Proportions are means of zeros and ones. So, as a special case of our method, we will also be able to construct confidence intervals for unknown population proportions.

First let's recall from Data 8 why we use intervals to estimate an unknown number, instead of just providing one number as the estimate. Suppose that you are trying to estimate an unknown parameter $\mu$, and suppose that based on your random sample you think $\mu$ is 4. Why not just say that your estimate is 4, and be done with it?

It is because your estimate 4 is based on observations in a random sample, and you know that the sample could have come out differently. If the sample had come out differently, you might have come up with an estimate that was different from 4. Just saying that the estimate is 4 doesn't take that into account.

You have to give yourself some wiggle room to allow for the fact that different random samples would have led to different estimates of the parameter. So you should provide an interval of estimates instead of just one number.

Confidence Interval for a Population Mean

Let $X_1, X_2, \ldots, X_n$ be i.i.d. with mean $\mu$. We will call $\mu$ the "underlying mean" or the "population mean".

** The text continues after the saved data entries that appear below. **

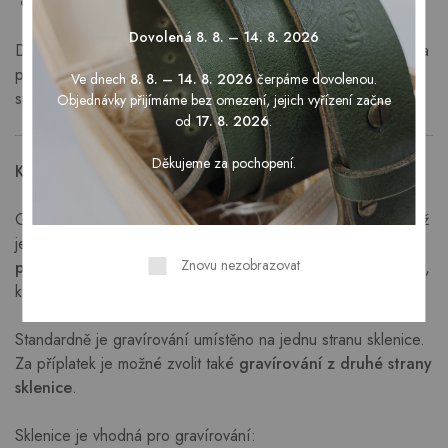
likéry nebo bylinné destiláty
Dovolená 8. 8. – 14. 8. 2026
Díky objemu
0,057 l
je ideální pro klasickou porci destilátu a
pohodlné servírování při oslavách, setkáních nebo
Ve dnech
8. 8. – 14. 8. 2026
čerpáme dovolenou.
společenských příležitostech.
Objednávky přijímáme bez omezení, jejich vyřízení začne
od
17. 8. 2026
.
Děkujeme za pochopení.
Kvalitní gravírování přímo do skla
Gravírování je prováděno laserem přímo do skla, díky čemuž
je
trvalé, neodírá se a nebledne ani při běžném
Znovu nezobrazovat
používání nebo mytí
. Gravírování vytváří jemný matný efekt,
který je dobře viditelný a zároveň působí elegantně.
Standardně je gravírování umístěno na jednu stranu sklenice.
Za příplatek je možné zvolit také
gravírování z druhé strany
sklenice
.
Sklenice je vhodná pro gravírování:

Data scientists often don't know the value of $\mu$ and would like to estimate it. For example, if each $X_i$ is the annual income of a randomly picked U.S. household then $\mu$ is the average annual income in all U.S. households, which the data scientists might not know. It could also be that the model is more abstract and $\mu$ is an abstract quantity whose exact value is unknowable. For example, if each $X_i$ is a measurement of length and the object being measured has length $\mu$, we will never be able to know the value of $\mu$ with infinite precision. All measuring processes, no matter how sophisticated, have some error.

We do know, however, that the sample mean $\bar{X} = \frac{1}{n} \sum_{i=1}^n X_i$ is an unbiased estimate of $\mu$. We also know that $SD(\bar{X}) = \frac{\sigma}{\sqrt{n}}$ where $\sigma = SD(X_i)$ for every $i$.

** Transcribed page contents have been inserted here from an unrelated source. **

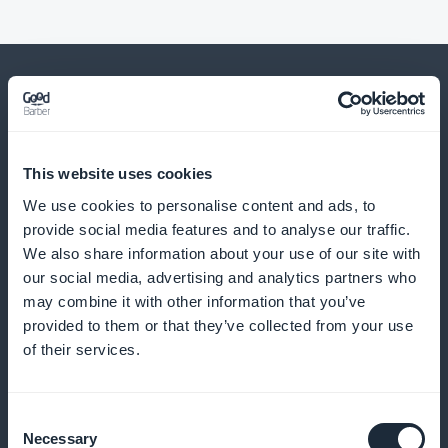
E muito mais
This website uses cookies
We use cookies to personalise content and ads, to
provide social media features and to analyse our traffic.
We also share information about your use of our site with
our social media, advertising and analytics partners who
may combine it with other information that you’ve
provided to them or that they’ve collected from your use
Pagamento expresso a partir da lista de
of their services.
produtos
Consent
Permitir a compra direta sem passar pela ficha do
Necessary
Selection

If $n$ is large, the Central Limit Theorem tells us that the distribution of $\bar{X}$ is roughly normal. Therefore, for large $n$,

$$ P(\mu - 2\frac{\sigma}{\sqrt{n}} < \bar{X} < \mu + 2\frac{\sigma}{\sqrt{n}}) ~ \approx ~ 0.95 $$

We can rewrite this to get an interval of estimates of $\mu$.

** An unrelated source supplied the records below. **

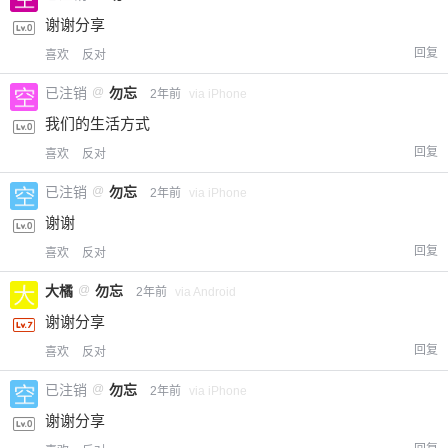
谢谢分享
回复
喜欢
反对
已注销
@
勿忘
2年前
via iPhone
我们的生活方式
回复
喜欢
反对
已注销
@
勿忘
2年前
via iPhone
谢谢
给-熊本熊-打赏
回复
喜欢
反对
付费内容
大橘
@
勿忘
2
5
10
2年前
via Android
元
元
元
谢谢分享
20
50
自定义
元
元
回复
喜欢
反对
已注销
@
勿忘
2年前
via iPhone
¥
6位以上
谢谢分享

$$ \begin{align*} &P\big{(}\mu - 2\frac{\sigma}{\sqrt{n}} < \bar{X} < \mu + 2\frac{\sigma}{\sqrt{n}}\big{)} ~ \approx ~ 0.95 \\ \iff ~ &P\big{(}\bar{X} - 2\frac{\sigma}{\sqrt{n}} < \mu < \bar{X} + 2\frac{\sigma}{\sqrt{n}}\big{)} ~ \approx ~ 0.95 \\ \iff ~ &P\big{(}\mu \in (\bar{X} - 2\frac{\sigma}{\sqrt{n}}, ~ \bar{X} + 2\frac{\sigma}{\sqrt{n}})\big{)} ~ \approx ~ 0.95 \end{align*} $$

The random interval

$$ (\bar{X} - 2\frac{\sigma}{\sqrt{n}}, ~ \bar{X} + 2\frac{\sigma}{\sqrt{n}}) $$

is called an approximate 95% confidence interval for $\mu$. It is a random interval because its endpoints depend on the sample mean $\bar{X}$ which is a random variable whose value varies across samples.

Our calculation showed that the chance that this random interval contains the fixed parameter is about 95%.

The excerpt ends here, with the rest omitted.